In the early days of the Web, search engines were touting the number of indexed pages that they held in their data stores. Quickly that number became as meaningless as the visitor counter found on nearly all the old Geocities pages of the same era. Social media is quickly following the same pattern. Twitter, alone, is estimated to generate somewhere in the ballpark of 65M tweets a day. And like search, social is transforming its questions. It is no longer about “How Much.” Rather, it is about “How Relevant.” The data that Social Media applications provide for the enterprise needs to be meaningful to make great business decisions.
Search and Social Media are converging into the next generation of Social Intelligence for the enterprise.
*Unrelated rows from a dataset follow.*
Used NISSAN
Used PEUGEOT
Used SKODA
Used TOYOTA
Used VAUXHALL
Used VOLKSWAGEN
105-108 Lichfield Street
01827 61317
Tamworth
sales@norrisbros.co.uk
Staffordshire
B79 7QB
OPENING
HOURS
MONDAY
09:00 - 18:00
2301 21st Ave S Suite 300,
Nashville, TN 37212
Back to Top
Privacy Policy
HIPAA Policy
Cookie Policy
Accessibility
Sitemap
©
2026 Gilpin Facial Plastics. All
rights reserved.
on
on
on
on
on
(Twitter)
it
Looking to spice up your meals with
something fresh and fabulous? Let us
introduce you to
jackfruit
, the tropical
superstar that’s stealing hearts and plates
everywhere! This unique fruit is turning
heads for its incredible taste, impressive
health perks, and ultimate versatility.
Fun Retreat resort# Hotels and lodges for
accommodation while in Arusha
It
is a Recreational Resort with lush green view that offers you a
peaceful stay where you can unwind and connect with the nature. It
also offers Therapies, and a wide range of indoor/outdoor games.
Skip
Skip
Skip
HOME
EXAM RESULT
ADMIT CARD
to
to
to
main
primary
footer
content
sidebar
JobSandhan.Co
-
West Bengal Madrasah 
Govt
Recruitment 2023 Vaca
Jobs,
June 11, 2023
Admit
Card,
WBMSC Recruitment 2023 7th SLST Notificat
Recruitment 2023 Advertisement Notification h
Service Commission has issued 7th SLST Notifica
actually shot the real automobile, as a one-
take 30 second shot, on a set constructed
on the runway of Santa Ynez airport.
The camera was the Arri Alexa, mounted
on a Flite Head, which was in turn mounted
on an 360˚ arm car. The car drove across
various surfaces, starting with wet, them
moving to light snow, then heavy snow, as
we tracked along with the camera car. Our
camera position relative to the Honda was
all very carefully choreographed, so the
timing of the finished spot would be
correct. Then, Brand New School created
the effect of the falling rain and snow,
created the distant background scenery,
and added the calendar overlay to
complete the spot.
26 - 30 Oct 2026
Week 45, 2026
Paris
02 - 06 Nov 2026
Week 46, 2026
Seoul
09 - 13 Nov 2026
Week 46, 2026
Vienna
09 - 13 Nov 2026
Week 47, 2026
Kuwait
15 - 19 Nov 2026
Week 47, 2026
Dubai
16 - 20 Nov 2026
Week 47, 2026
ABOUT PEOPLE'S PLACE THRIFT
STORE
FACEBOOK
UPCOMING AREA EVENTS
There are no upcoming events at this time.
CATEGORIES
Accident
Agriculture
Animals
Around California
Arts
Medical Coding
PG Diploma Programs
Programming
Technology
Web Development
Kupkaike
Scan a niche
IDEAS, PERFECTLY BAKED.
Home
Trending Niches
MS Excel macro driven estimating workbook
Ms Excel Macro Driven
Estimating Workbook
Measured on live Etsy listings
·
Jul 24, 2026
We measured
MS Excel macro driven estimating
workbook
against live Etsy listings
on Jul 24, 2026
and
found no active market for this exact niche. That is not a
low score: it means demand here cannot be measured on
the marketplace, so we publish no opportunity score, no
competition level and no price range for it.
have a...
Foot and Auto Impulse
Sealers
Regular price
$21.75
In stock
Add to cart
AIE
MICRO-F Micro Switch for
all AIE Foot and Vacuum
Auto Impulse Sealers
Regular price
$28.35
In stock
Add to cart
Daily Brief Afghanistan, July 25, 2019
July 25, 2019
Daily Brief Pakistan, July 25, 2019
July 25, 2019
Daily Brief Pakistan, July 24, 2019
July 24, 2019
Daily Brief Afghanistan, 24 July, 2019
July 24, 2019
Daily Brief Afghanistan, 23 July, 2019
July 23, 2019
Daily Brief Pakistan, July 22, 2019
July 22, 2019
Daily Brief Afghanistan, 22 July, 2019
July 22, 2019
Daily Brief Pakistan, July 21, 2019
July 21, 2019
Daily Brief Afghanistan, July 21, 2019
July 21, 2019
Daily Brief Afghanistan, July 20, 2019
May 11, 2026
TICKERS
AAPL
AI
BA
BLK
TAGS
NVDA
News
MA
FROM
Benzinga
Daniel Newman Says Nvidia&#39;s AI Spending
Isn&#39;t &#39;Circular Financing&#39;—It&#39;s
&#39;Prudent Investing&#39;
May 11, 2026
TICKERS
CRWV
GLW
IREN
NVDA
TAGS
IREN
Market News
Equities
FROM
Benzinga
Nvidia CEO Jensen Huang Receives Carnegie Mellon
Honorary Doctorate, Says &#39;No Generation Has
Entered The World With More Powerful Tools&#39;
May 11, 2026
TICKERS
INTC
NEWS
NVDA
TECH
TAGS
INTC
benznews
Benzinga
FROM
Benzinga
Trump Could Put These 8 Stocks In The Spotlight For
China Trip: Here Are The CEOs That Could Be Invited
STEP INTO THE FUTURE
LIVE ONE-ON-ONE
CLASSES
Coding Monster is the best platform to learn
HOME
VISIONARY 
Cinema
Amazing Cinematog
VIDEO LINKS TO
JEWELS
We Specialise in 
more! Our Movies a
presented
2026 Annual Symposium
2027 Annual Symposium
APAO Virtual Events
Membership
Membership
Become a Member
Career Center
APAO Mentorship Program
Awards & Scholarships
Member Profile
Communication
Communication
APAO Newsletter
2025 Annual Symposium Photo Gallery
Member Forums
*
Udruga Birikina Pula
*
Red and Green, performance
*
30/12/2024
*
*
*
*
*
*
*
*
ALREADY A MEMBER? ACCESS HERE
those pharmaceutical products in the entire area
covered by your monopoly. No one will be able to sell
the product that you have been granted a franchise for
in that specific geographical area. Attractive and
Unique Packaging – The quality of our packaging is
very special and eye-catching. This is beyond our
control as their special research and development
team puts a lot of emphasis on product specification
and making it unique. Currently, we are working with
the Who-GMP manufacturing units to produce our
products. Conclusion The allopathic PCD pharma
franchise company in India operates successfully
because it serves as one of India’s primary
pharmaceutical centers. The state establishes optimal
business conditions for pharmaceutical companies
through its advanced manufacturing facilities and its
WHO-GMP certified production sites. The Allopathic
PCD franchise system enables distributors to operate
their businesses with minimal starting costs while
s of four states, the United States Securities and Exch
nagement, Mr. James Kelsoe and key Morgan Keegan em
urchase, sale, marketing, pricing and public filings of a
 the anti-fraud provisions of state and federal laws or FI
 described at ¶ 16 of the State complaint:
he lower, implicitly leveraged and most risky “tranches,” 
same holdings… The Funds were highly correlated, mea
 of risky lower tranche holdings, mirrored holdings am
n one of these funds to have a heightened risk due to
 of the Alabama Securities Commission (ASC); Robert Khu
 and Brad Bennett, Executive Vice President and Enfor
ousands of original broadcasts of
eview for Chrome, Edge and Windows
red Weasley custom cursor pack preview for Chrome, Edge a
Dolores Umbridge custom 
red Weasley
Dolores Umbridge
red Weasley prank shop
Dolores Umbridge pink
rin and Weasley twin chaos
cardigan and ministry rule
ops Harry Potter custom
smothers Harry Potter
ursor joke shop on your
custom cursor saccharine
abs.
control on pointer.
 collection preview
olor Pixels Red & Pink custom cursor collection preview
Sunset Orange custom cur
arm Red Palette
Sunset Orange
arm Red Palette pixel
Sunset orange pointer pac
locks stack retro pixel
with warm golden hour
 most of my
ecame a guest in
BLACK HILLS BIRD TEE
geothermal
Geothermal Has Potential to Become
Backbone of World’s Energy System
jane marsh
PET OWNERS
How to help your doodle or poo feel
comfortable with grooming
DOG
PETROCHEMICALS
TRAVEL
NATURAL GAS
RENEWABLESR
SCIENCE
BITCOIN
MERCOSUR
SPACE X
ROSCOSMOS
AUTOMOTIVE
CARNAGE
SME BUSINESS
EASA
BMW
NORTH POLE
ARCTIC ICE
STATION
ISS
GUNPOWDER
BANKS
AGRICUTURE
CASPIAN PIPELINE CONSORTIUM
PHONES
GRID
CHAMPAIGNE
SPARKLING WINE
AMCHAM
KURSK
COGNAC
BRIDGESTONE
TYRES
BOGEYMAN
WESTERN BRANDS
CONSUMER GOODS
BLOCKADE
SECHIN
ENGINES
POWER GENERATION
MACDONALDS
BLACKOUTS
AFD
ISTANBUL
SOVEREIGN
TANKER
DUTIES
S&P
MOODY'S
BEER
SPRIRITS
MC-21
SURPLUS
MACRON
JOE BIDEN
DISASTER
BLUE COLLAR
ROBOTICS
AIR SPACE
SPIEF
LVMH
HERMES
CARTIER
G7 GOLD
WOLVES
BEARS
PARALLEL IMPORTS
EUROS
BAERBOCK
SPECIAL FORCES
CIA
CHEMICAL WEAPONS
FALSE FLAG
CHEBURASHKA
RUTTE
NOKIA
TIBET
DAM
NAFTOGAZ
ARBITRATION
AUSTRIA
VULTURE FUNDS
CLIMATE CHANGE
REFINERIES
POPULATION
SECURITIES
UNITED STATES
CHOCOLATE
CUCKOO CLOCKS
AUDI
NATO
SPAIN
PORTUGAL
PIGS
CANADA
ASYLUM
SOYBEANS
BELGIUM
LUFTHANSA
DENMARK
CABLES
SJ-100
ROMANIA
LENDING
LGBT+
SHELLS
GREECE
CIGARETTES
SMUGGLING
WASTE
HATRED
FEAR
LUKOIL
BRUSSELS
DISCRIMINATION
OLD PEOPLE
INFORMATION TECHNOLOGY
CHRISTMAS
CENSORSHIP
With any successful social media platform, you need to do more than just find that one, very relevant, very specific post that you would like to identify. You are going to need to quantify that search space, discover insights within it, and aggregate it in so many different ways that the experience feels more akin to a business intelligence experience than one of traditional search. But unlike the world of most BI in the enterprise, social media comes with a massive, unstructured, unclassified data set from which to gain the insights you need.
Why do we need Search as a core capability underlying Social Intelligence programs? First and foremost, we need search because we do not know what the market will bring us on any given day. Social media does not follow the slow moving taxonomy of corporate data. It is dynamic, massive and unpredictable. Because of these properties, we need dynamic definitions to help us merge social media with our categorized internal data systems. As we learn more, participate with our communities, join conversations and evolve, our definitions and standard measures will need to evolve with us, on-demand.
Second, we will need to leverage what the Search world has already learned. Information is not defined by a set of keywords, Boolean operators or text analytics alone. Great breakthroughs in our ability to find information online came with the observation that relevance was tied to context—from the greater online world, from my history and interests, and from real world events. In social media, we are going to need advanced forms of relevance to really help measure and carve out clean spaces of information to transform into actionable insight.